Markets hold out to taper
The US Fed decision to cut the bond-buying programme by $10 billion to $75 billion a month did not have any major impact on the Indian stock market or money market on Thursday.

Sensex closed 151.24 points lower at 20,708.62, while the rupee ended at 62.14 to the dollar after an initial collapse. This was in complete contrast to the market reaction in May when both the rupee and the equity market had tanked at the first serious hint of US Fed’s intention to taper its quantitative easing programme.

The Reserve Bank of India (RBI) intervened heavily in the forex market after the rupee got battered to 62.48 in early trade.
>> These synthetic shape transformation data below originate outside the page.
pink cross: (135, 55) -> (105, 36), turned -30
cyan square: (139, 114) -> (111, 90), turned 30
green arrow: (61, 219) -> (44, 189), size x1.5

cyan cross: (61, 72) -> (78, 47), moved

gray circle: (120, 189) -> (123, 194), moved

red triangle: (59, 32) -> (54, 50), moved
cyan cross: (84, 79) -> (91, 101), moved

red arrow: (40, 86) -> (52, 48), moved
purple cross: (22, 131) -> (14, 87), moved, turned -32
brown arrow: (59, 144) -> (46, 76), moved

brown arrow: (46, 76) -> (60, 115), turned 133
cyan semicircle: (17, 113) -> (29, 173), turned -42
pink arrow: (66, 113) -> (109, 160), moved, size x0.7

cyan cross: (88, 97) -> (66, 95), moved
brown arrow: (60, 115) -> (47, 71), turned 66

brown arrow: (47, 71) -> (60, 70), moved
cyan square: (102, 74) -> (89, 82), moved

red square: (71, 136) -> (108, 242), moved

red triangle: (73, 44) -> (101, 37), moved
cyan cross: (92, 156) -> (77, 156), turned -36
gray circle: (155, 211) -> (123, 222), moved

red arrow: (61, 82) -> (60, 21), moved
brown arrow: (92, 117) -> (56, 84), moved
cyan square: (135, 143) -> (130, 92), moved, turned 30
The currency finally pared its losses and closed at 62.14. The oil marketing companies also put in their month-end forex demands, causing the early-trade crash of the rupee.

The rupee was seen opening the session on a weaker note against the dollar as the Fed chairman finally announced that they would be tapering the quantitative easing from January. The rupee closed the session at 62.14. The parity between the two currencies saw a high of 62.48 and a low of 62.07. However, the losses in the rupee were erased to some extent in the later half, as exporters and banks reportedly sold dollars in the market.

The government securities (g-sec) yield, however, softened amid positive sentiments about RBI’s policy actions and the US Fed decision. The new benchmark 10-year security closed at Rs 100.56, implying a yield of 8.74 per cent.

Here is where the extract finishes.